The response must hold only the lines from the line containing "Communist Culture (167, 715)" through the end of the listing, exactly as written.

* * *

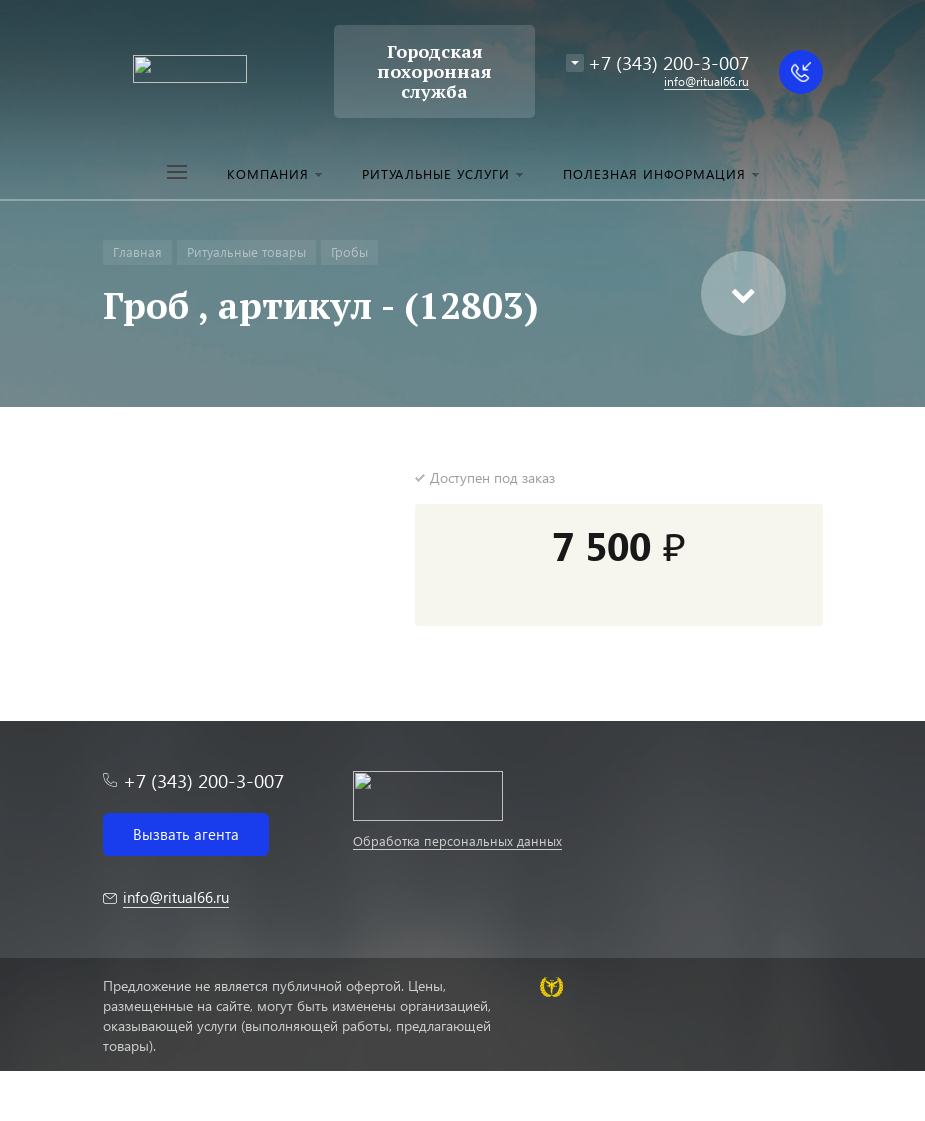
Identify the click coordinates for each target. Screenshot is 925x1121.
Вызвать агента (186, 834)
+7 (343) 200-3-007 (668, 62)
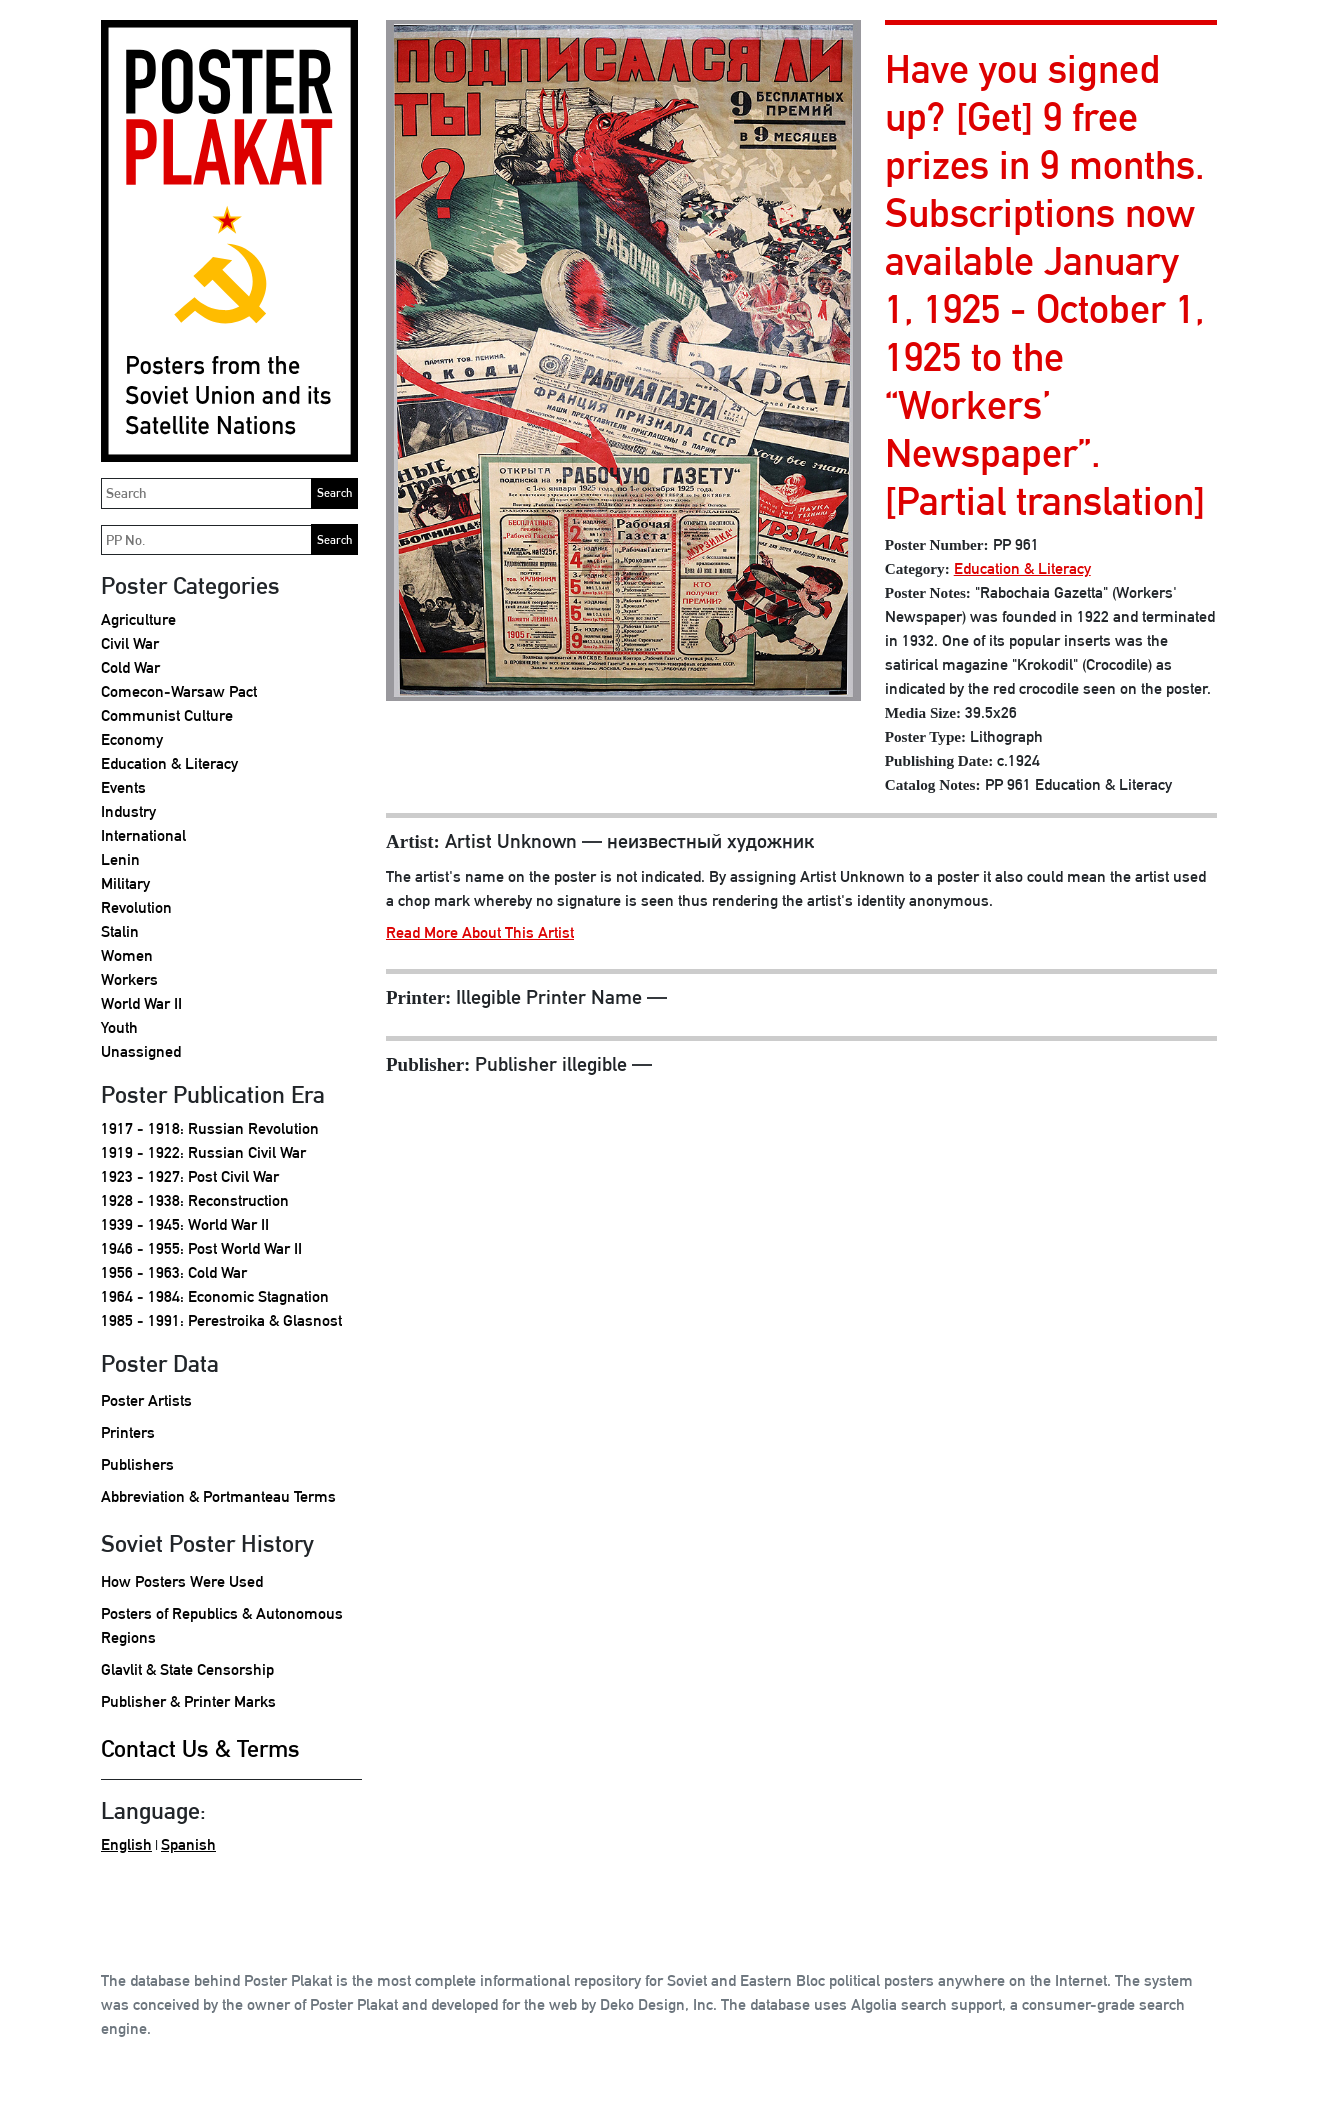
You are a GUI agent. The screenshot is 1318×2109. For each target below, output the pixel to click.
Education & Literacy (169, 763)
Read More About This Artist (480, 932)
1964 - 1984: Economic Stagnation (215, 1296)
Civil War (130, 643)
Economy (132, 739)
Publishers (137, 1464)
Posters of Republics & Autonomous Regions (222, 1625)
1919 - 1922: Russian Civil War (203, 1152)
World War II (141, 1003)
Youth (119, 1027)
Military (125, 883)
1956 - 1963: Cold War (174, 1272)
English (126, 1844)
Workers (129, 979)
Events (123, 787)
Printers (128, 1432)
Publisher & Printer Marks (188, 1701)
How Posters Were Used (182, 1581)
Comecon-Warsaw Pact (179, 691)
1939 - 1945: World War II (185, 1224)
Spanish (188, 1844)
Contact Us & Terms (200, 1748)
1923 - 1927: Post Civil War (190, 1176)
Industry (128, 811)
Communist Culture (167, 715)
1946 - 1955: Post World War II (201, 1248)
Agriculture (138, 619)
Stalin (120, 931)
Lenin (120, 859)
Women (127, 955)
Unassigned (141, 1051)
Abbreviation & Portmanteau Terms (218, 1496)
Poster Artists (146, 1400)
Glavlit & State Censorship (187, 1669)
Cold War (130, 667)
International (143, 835)
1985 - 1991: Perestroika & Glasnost (221, 1320)
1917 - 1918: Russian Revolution (210, 1128)
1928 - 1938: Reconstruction (195, 1200)
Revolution (136, 907)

* * *

[Your response]:
Communist Culture (167, 715)
1946 - 1955: Post World War II (201, 1248)
Agriculture (138, 619)
Stalin (120, 931)
Lenin (120, 859)
Women (127, 955)
Unassigned (141, 1051)
Abbreviation & Portmanteau Terms (218, 1496)
Poster Artists (146, 1400)
Glavlit & State Censorship (187, 1669)
Cold War (130, 667)
International (143, 835)
1985 - 1991: Perestroika & Glasnost (221, 1320)
1917 - 1918: Russian Revolution (210, 1128)
1928 - 1938: Reconstruction (195, 1200)
Revolution (136, 907)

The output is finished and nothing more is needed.